Big Data Search Engine Helps Cancer Patients
- Match cancer patients to cord-blood donors to retrieve stem cells for treatment.
- Create a modern, Internet-based matching system that is fast and easy to use.
- Integrate graph search and big data capabilities to rapidly compute data.
- CordMatch, an Internet-based donor matching system.
- Neo4j, a high-performance, enterprise-level graph database.
- A unique algorithm for a single and double cord searches.
- Enables blood banks, transplant centers and registries to communicate.
- Customizable search options simplify the matching of cord blood units.
- Uses a combination of innovative frameworks and a big data graph.
An innovative big data search platform is helping in the fight against cancer. A tool called CordMatch, by Berlin-based Cytolon, uses big data techniques and a unique matching algorithm to quickly find cord blood matches for cancer patients in need of a stem cell transplant.
Blood from the umbilical cord, or cord blood, is rich in stem cells that can be used to treat diseases such as leukemia, a cancer of the blood cells.
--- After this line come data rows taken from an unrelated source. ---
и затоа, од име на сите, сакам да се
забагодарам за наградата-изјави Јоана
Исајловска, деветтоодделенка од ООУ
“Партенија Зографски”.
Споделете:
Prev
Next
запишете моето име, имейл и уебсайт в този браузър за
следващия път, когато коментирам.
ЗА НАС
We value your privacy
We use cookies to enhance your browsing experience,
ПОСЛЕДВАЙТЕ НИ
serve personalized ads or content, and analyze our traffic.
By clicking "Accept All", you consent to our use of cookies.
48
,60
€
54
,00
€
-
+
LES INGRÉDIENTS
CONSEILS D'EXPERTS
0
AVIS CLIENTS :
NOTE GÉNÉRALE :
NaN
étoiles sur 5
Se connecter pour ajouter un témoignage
The process for matching cord blood units to patients used to take hours. Working with Cytolon, an innovator in stem cell matching, CSC developed an Internet-based system that matches donor cord blood with patients quickly and easily.
Finding a match
Patients suffering from diseases such as leukemia can derive great benefits from stem cells found in cord blood, which have significant advantages over cells isolated from bone marrow. For cancer patients, finding the optimal match is essential for receiving a stem cell transplant that can help build up their immune system.
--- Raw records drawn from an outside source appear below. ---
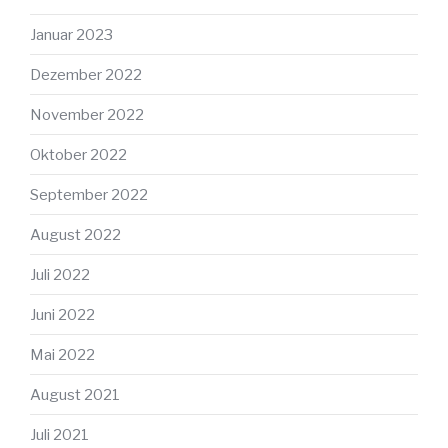
Januar 2023
Dezember 2022
November 2022
Oktober 2022
September 2022
August 2022
Juli 2022
Juni 2022
Mai 2022
August 2021
Juli 2021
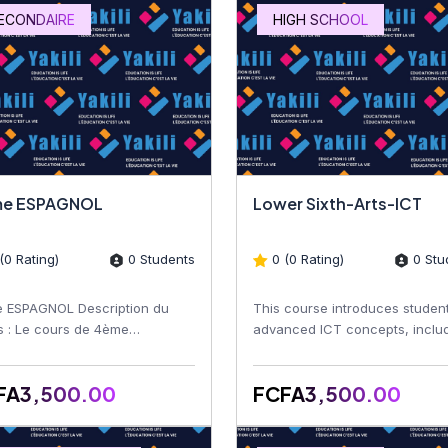
ECONDAIRE
HIGH SCHOOL
e ESPAGNOL
Lower Sixth-Arts-ICT
(0 Rating)
0 Students
0 (0 Rating)
0 Stu
 ESPAGNOL Description du
This course introduces student
s : Le cours de 4ème
advanced ICT concepts, inclu
NOLs est conçu pour
computer systems, software
orcer les compétences
applications, networking,...
FA3,500.00
FCFA3,500.00
istiques et...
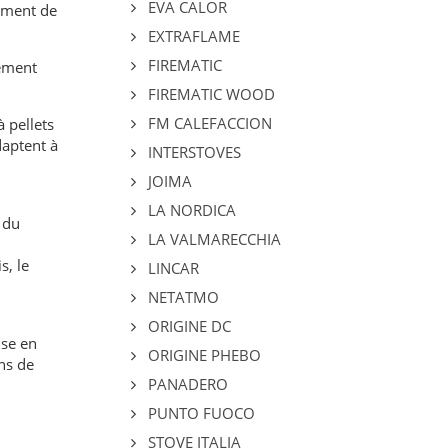
EVA CALOR
sement de
EXTRAFLAME
FIREMATIC
tement
FIREMATIC WOOD
FM CALEFACCION
 pellets
daptent à
INTERSTOVES
JOIMA
LA NORDICA
 du
LA VALMARECCHIA
s, le
LINCAR
NETATMO
ORIGINE DC
ise en
ORIGINE PHEBO
ns de
PANADERO
PUNTO FUOCO
STOVE ITALIA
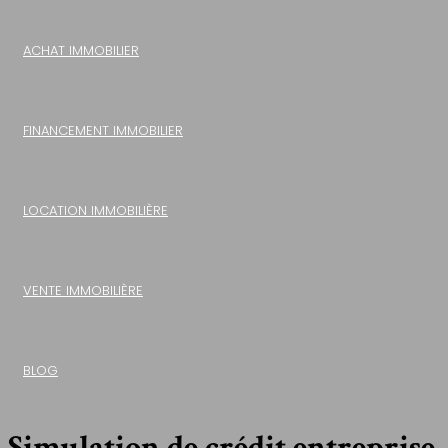
ACHAT IMMOBILIER
FINANCEMENT IMMOBILIER
LOCATION IMMOBILIÈRE
VENTE IMMOBILIÈRE
BLOG
Simulation de crédit entreprise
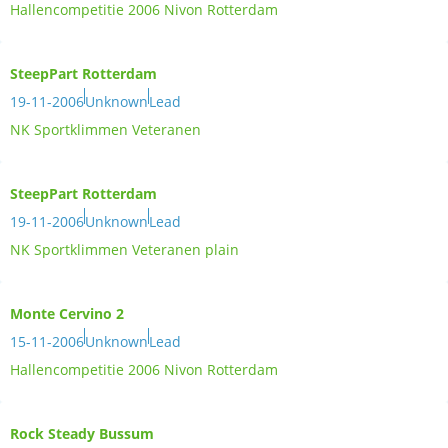
Hallencompetitie 2006 Nivon Rotterdam
SteepPart Rotterdam
19-11-2006
Unknown
Lead
NK Sportklimmen Veteranen
SteepPart Rotterdam
19-11-2006
Unknown
Lead
NK Sportklimmen Veteranen plain
Monte Cervino 2
15-11-2006
Unknown
Lead
Hallencompetitie 2006 Nivon Rotterdam
Rock Steady Bussum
All humans have unique genetic codes that are structured in a complex system, with millions of relationships between those codes. Every code is connected to another code by a relationship with attributes, and matching donor cord blood to a patient was a lengthy process when using earlier technologies.
Cytolon asked CSC to create a modern, Internet-based matching system that was fast and easy to use. CSC technologists developed a solution that uses a big data-style graph database that matches DNA from a patient’s blood with DNA from the donated cord blood.
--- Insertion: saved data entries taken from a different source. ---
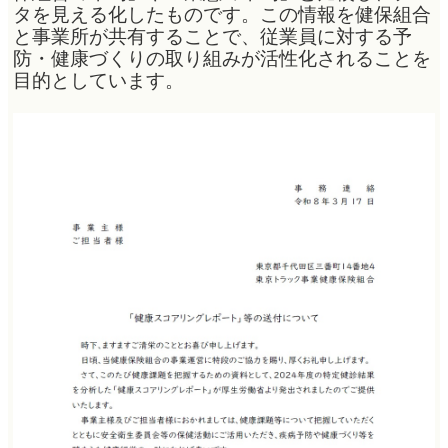
タを見える化したものです。この情報を健保組合
と事業所が共有することで、従業員に対する予
防・健康づくりの取り組みが活性化されることを
目的としています。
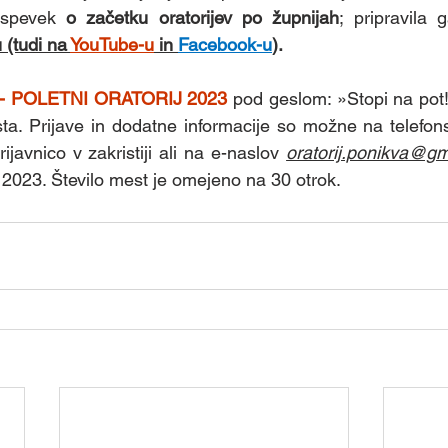
ispevek 
o
začetku oratorijev po župnijah
 (tudi na 
YouTube-u
 in 
Facebook-u
)
. 
 POLETNI ORATORIJ 2023
 pod geslom: »Stopi na pot!
usta. Prijave in dodatne informacije so možne na telefons
ijavnico v zakristiji ali na e-naslov 
oratorij.ponikva@g
a 2023. Število mest je omejeno na 30 otrok.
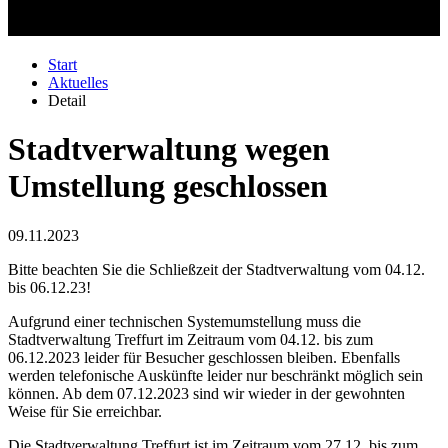
Start
Aktuelles
Detail
Stadtverwaltung wegen
Umstellung geschlossen
09.11.2023
Bitte beachten Sie die Schließzeit der Stadtverwaltung vom 04.12.
bis 06.12.23!
Aufgrund einer technischen Systemumstellung muss die
Stadtverwaltung Treffurt im Zeitraum vom 04.12. bis zum
06.12.2023 leider für Besucher geschlossen bleiben. Ebenfalls
werden telefonische Auskünfte leider nur beschränkt möglich sein
können. Ab dem 07.12.2023 sind wir wieder in der gewohnten
Weise für Sie erreichbar.
Die Stadtverwaltung Treffurt ist im Zeitraum vom 27.12. bis zum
“CordMatch is Web-based and uses modern technologies with a graph-based database, which makes the search faster than other applications. We can search databases all over the world and quickly find the right solution for a patient,” says Harald Diehl, CSC’s lead architect on the project.
Diehl says CordMatch is like Facebook in that it uses semantic technology, which encodes meanings separately from data and content files. “Like Facebook, it is ‘who knows who,’ so we can match all corresponding codes to one code.”
Big data meets genetic codes
In order to search and compare millions of cell codes with a patient’s data in less than a few seconds, CSC’s team chose Neo4j, a high-performance, enterprise-level graph database. Graph databases store and represent data by using graph structures with nodes, edges and properties. CordMatch uses a relationship graph database to house more than 2 million codes with 60 million direct relationships between the codes.
The human leukocyte antigen (HLA) system is controlled by genes, and major HLA antigens are essential elements in the immune system. All known HLA codes in the world are stored inside the main graph, and the edges between the HLA nodes are used to identify the relationship and the hierarchy between them. To analyze the codes, CSC developed a unique algorithm for a single and double cord search that leverages existing algorithms to optimize search speed and accuracy.
“The biggest challenge was solving the complexity of the data and the high-level implementation. So we used the most modern frameworks and the most innovative data graph,” says Simon Hanika, a senior application developer for CSC. CordMatch is the first application that uses a combination of innovative frameworks and a big data graph to rapidly compute complex relationships between genetic codes.
CordMatch compares all HLA values, and 6 of 10 values must match for a successful match. New code variants are added to the system every day as they become available from sources such as the World Health Organization.
One word: Success
To develop CordMatch, Cytolon sought a company that had applications expertise, industry experience and global reach. For Thomas Klein, Cytolon’s founder and CEO, CSC proved to be a perfect match. “We were looking for a partner who understood our culture, understood our cutting-edge product, and who was able to transfer IT into the medical area. And we needed a partner in all the countries we are working with our customers, and CSC is more or less in all countries.”
For Klein, CSC also provided the quick reaction time needed to bring such an innovative solution to market quickly. “The biggest difference [from] other companies we have worked with is that the people at CSC react very fast — they respond directly, and we like that direct communication.”
Klein describes Cytolon’s relationship with CSC in one word: “success,” And, he says, “It’s the first time on earth that a personalized medicine platform works in a real existing market, thanks to a very good partnership.”